● **Instructions to follow**:
Go through the records and report each line holding the string "Verão".

● **Recorded data**:
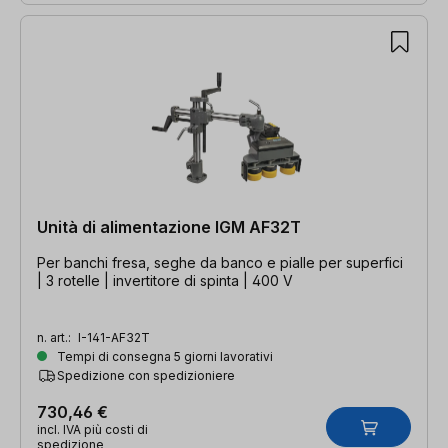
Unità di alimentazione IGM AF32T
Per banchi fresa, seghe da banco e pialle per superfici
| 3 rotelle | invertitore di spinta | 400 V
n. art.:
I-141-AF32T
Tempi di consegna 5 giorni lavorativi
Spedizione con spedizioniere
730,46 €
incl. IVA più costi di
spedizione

==

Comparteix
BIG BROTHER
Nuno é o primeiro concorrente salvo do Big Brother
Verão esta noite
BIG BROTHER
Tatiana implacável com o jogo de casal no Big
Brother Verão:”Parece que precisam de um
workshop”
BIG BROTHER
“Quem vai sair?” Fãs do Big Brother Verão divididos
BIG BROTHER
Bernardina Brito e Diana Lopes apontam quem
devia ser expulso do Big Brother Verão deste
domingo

● **Expected answer**:
Verão esta noite
Brother Verão:”Parece que precisam de um
“Quem vai sair?” Fãs do Big Brother Verão divididos
devia ser expulso do Big Brother Verão deste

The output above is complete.